Stock market prediction using machine learning (elman, regression, and GMDH)

My primary interest is machine learning and computer vision, but in winter quarter, I took a graduate course in computational statistics.

We had a fun group project that involved using R to analyze stock prices which later turned into a presentation at SOURCE 2016 when we added some machine learning techniques to make it more interesting.

There is a great R package called Quantmod which we used to get stock data. “http://www.quantmod.com/

It is very easy to use, for example:


library(quantmod)
library(ggplot2) # Include ggplot so we can graph it. 
start <- as.Date("1986-03-01")
end <-as.Date("2015-12-30")
getSymbols(c('AAPL','MSFT','^IXIC','NDX'), from = start, to = end)

Loads the Quantmod package and gets stock price information between 1986-03-01 and 2015-12-30 for Apple, Microsoft, NASDAQ, and the Nasdaq Composite automatically.

Want to quickly graph the closing prices of Microsoft stocks during that time? That’s just 2 lines of code:



MSFT.df = data.frame(date=time(MSFT), Cl(MSFT))

ggplot(data = MSFT.df, aes(x = date, y = MSFT.Close)) + geom_point() + geom_smooth(se = F) + labs(x = "Date", y = "Close")

Closing prices of Microsoft stock as given by quantmod package and graphed with ggplot2.
Closing prices of Microsoft stock as given by quantmod package and graphed with ggplot2.

As you can see, R facilitates very fast data analytics.

We went on to make some simple predictive regression models and used the R packages RSNNS and GMDH package.

Like most R packages, it’s very easy to use RNSS:


library(quantmod)#for stock data
library(RSNNS) # Stuttguart neural network simulator. 

The training and prediction code segment is here:


modelElman = elman(df$date, df$MSFT.Close, size=8, learnFuncParams=c(0.1),maxit=1000)
predictions = append(pre,predict(modelElman,n+1)[1])
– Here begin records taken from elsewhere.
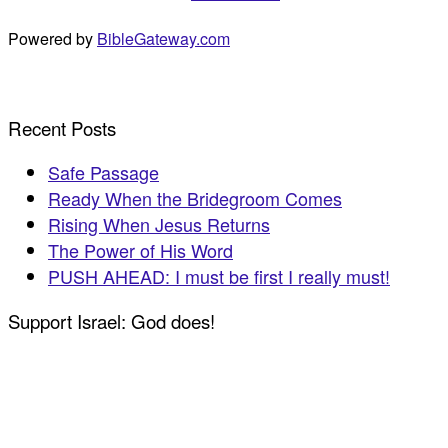
Powered by
BibleGateway.com
Recent Posts
Safe Passage
Ready When the Bridegroom Comes
Rising When Jesus Returns
The Power of His Word
PUSH AHEAD: I must be first I really must!
Support Israel: God does!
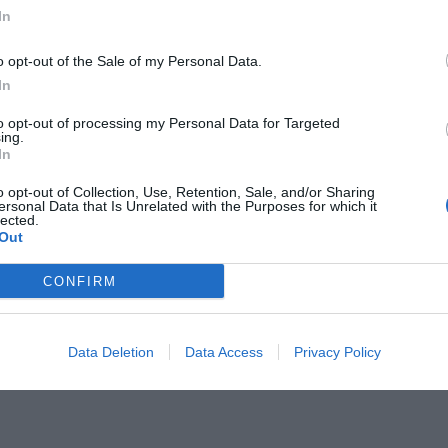
In
o opt-out of the Sale of my Personal Data.
In
to opt-out of processing my Personal Data for Targeted
τς των 7 ομάδων που πήρε η ΕΡΤ
ing.
In
o opt-out of Collection, Use, Retention, Sale, and/or Sharing
ersonal Data that Is Unrelated with the Purposes for which it
lected.
Out
CONFIRM
Data Deletion
Data Access
Privacy Policy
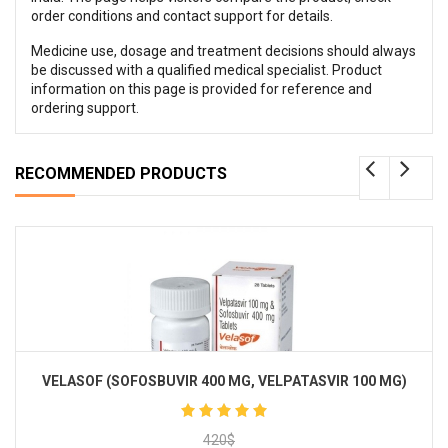
order conditions and contact support for details.
Medicine use, dosage and treatment decisions should always
be discussed with a qualified medical specialist. Product
information on this page is provided for reference and
ordering support.
RECOMMENDED PRODUCTS
VELASOF (SOFOSBUVIR 400 MG, VELPATASVIR 100 MG)
420
$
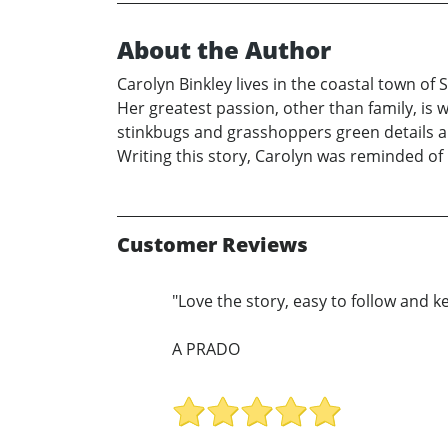
About the Author
Carolyn Binkley lives in the coastal town o
Her greatest passion, other than family, is 
stinkbugs and grasshoppers green details a 
Writing this story, Carolyn was reminded of
Customer Reviews
"Love the story, easy to follow and ke
A PRADO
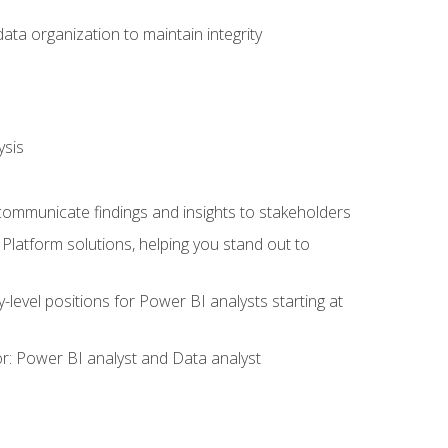
ata organization to maintain integrity
ysis
 communicate findings and insights to stakeholders
latform solutions, helping you stand out to
y-level positions for Power BI analysts starting at
tor: Power BI analyst and Data analyst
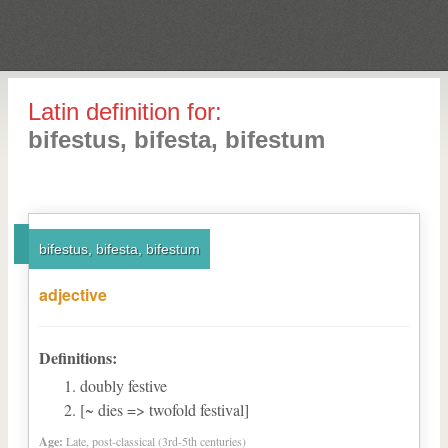
Latin definition for:
bifestus, bifesta, bifestum
bifestus, bifesta, bifestum
adjective
Definitions:
doubly festive
[~ dies => twofold festival]
Age:
Late, post-classical (3rd-5th centuries)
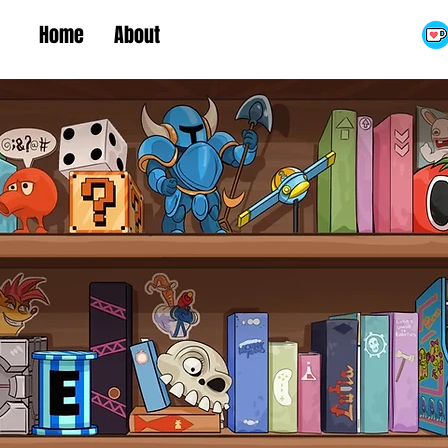
Home
About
We ran this in a loop to get a series of predictions for various dates.

It’s similarly easy to use the GMDH model:


#####create time series
n = nrow(df)
stock <- ts(df, start=1, end=n, frequency=1)
#####predict
out = fcast(stock, input = 3, layer = 4, f.number = 1, tf = "all")
pre = append(pre,out$mean[1])

We then did a simulation to see which method performs the best on a range of stock values using a simple investment strategy:

Every time the model says the stock prices will go up tomorrow, buy 10 shares.
Every time the model says the stock prices will go down tomorrow: sell everything!
Continue for a year.

Elman neural networks gave the best results on a per stock basis, followed very closely by GMDH and regression far behind. Interestingly, however, if you were to follow this strategy with all the models in 2015, you would actually gain money from both Elman and regression. Surprisingly, GMDH lost money.

This is what you’d make if you used our model and investment strategy using YAHOO, JP morgan, CMS Energy Corporation, Verizon APPLE and Microsoft.

2015:
ELMAN $1334.999
REGRESSION $383.696
GMDH $-623.0998

It’s surprising that an Elman neural network did this well with only closing prices. Obviously, closing prices alone are not very reliable predictors of future stock prices but it managed anyway.

Clearly no one should actually use such a simple method with real money at stake, but it’s still interesting.